In reality, those opposed to the specific bill are neither heartless nor want the economy to tank even further. With nearly 1 out of 10 Americans unemployed, all of us are likely to have a close friend or family member currently out of work. During these hard economic times, all Americans are likely to empathize with those who have lost their job through no fault of their own. Every single one of us has been negatively affected in varying degrees by the economic recession.
Senate Republicans have insisted that any extension of unemployment benefits should be offset with spending cuts. Minority Leader Mitch McConnell (R-KY) has proposed a bill that would extend unemployment benefits by using unspent “stimulus” funds. However, Harry Reid has blocked four Republican attempts to extend unemployment benefits. According to Senator McConnell,
Both sides have offered ways to address the programs in this bill that we agree should be extended. The only difference is that Democrats are demanding that we add the cost to an already unsustainable $13 trillion national debt.
Therefore, the real debate in the Senate is whether the extension of unemployment benefits should be paid for in advance or not. According to the non-partisan Congressional Budget Office, H.R. 5618 would increase the deficit by $34 billion. Even Paul Krugman acknowledges that this bill would add to the budget deficit but he claims that a massive $34 billion is simply “penny-pinching.”
House Speaker Nancy Pelosi’s (D-CA) recently claimed that unemployment benefits create “jobs faster than almost any other initiative you can name.” However, a growing number of economists are asserting that unemployment benefits are not a form of economic stimulus at all. Every dollar that a person receives as a form of unemployment benefits must first be taken away from someone else. According to Arthur Laffer’s op-ed in the New York Times, we should not ignore the cost of unemployment benefits to employers:
And if workers require more pay because of higher unemployment benefits, employers will hire fewer employees. Whether increased unemployment benefits incentivize workers to work less or disincentivize employers from hiring more workers, the effect will be the same—higher unemployment.
We can visibly see unemployed people buying more goods as a result of their unemployment benefits. However, Nancy Pelosi fails to acknowledge the less visible consequences of unemployment benefits on all groups. Arthur Laffer further explains the unintended consequences of unemployment benefits:
To see these effects clearly, imagine a two person economy in which one of the two people is paid for being unemployed. From whom do you think the unemployment benefits are taken? The other person obviously. While the one person who is unemployed may "buy" more as a result of unemployment benefits, the other person from whom the unemployment sums are taken will "buy" less. There is no stimulus for the economy… The person from whom the unemployment funds are taken will find work less rewarding and will work less. The person who is given the unemployment benefits will also find work relatively less rewarding and will therefore work less. Both people in this two-person economy will be incentivized to work less. There will be less work and more unemployment.

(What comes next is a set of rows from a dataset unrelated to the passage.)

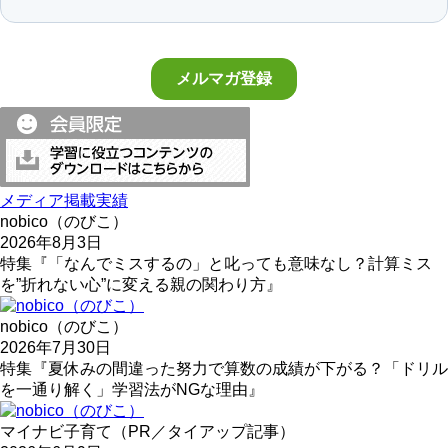
メディア掲載実績
nobico（のびこ）
2026年8月3日
特集『「なんでミスするの」と叱っても意味なし？計算ミス
を”折れない心”に変える親の関わり方』
nobico（のびこ）
2026年7月30日
特集『夏休みの間違った努力で算数の成績が下がる？「ドリル
を一通り解く」学習法がNGな理由』
マイナビ子育て（PR／タイアップ記事）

Regardless of party affiliation, we are all likely to agree that unemployment benefits have the good intention of helping those that have been laid-off from their jobs. However, those who oppose H.R. 5618 are not heartless Senators who want to increase the unemployment rate for their own personal gain. As Senator Mitch McConnell explains, they want to pass an unemployment extension measure that will not add to our skyrocketing national debt that we cannot afford. Furthermore, any extension of unemployment benefits will not help recover the economy or create jobs in anyway. Before Congress votes on the “Restoration of Emergency Unemployment Compensation Act of 2010” it is essential to analyze all the consequences of the bill including adding $34 billion to the budget deficit while not improving the current economic climate.